Piastra da 96 pozzetti

Martedì scorso la nota azienda di personal genomics americana 23andMe ha annunciato sul proprio blog di aver commesso un grossolano errore nell’analisi di alcuni campioni, fornendo a 96 persone i risultati di test genetici che non erano relativi al proprio DNA, ma a quello di altri clienti. Il pasticcio è stato generato da un banalissimo errore umano di posizionamento di una piastra da 96 pozzetti, utilizzata per contenere i campioni: è stata impiegata nel verso sbagliato, ruotata di 180 gradi, e di conseguenza l’ordine dei campioni è stato modificato. I risultati sono stati quindi inseriti negli account dei clienti sbagliati, che si sono visti attribuire profili genetici senza senso.

Il forum appositamente creato per gli utenti della 23andMe è stato sommerso di commenti di clienti esterrefatti. Una donna scopre che suo figlio non è in realtà suo figlio, un uomo europeo viene a sapere di essere al 100% cubano, addirittura un signore scopre di essersi trasformato in una donna. Tutto questo per colpa di uno sbaglio grossolano avvenuto nei laboratori della LabCorp, utilizzati di routine dalla 23andMe per i suoi test genetici.

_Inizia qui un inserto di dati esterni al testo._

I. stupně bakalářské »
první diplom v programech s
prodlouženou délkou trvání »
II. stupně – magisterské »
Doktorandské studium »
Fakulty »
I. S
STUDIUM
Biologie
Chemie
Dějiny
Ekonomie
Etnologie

Nel blog ufficiale, l’azienda fa mea culpa e dice che in futuro attuerà misure più severe per il controllo dei campioni, prima di consegnare i risultati agli utenti del servizio. Alla LabCorp hanno modificato il sistema di posizionamento delle piastre, affinché errori manuali come quello appena verificatosi siano eliminati, mentre la società californiana chiederà ai nuovi clienti di dichiarare il proprio sesso, in modo da poter effettuare dei controlli di qualità aggiuntivi. Ottimi propositi, ma la paura è che il danno, ormai, sia stato fatto.

L’unica nota positiva per le aziende di personal genomics potrebbe essere quella suggerita da Daniel Vorhaus su Genomics Law Report: l’errore della 23andMe è stato quasi sicuramente smascherato dagli stessi clienti, e non da controlli effettuati dalla società. Di conseguenza, questa sarebbe la prova che i comuni cittadini non ingurgitano passivamente le informazioni genetiche che vengono loro fornite – come qualcuno sostiene – ma che anzi partecipano attivamente. Il discorso dell’ “ignoranza genetica” del consumatore è infatti un argomento spesso usato dai detrattori delle aziende di personal genomics.

Al di là di questa magra consolazione, credo che tutte queste società debbano seriamente iniziare a preoccuparsi: la più importante e famosa di esse ha infatti appena dimostrato una mancanza di serietà che ricadrà inevitabilmente sull’intero movimento. Chi sospettava che alla 23andMe fossero dei dilettanti, ora ne avrà la certezza.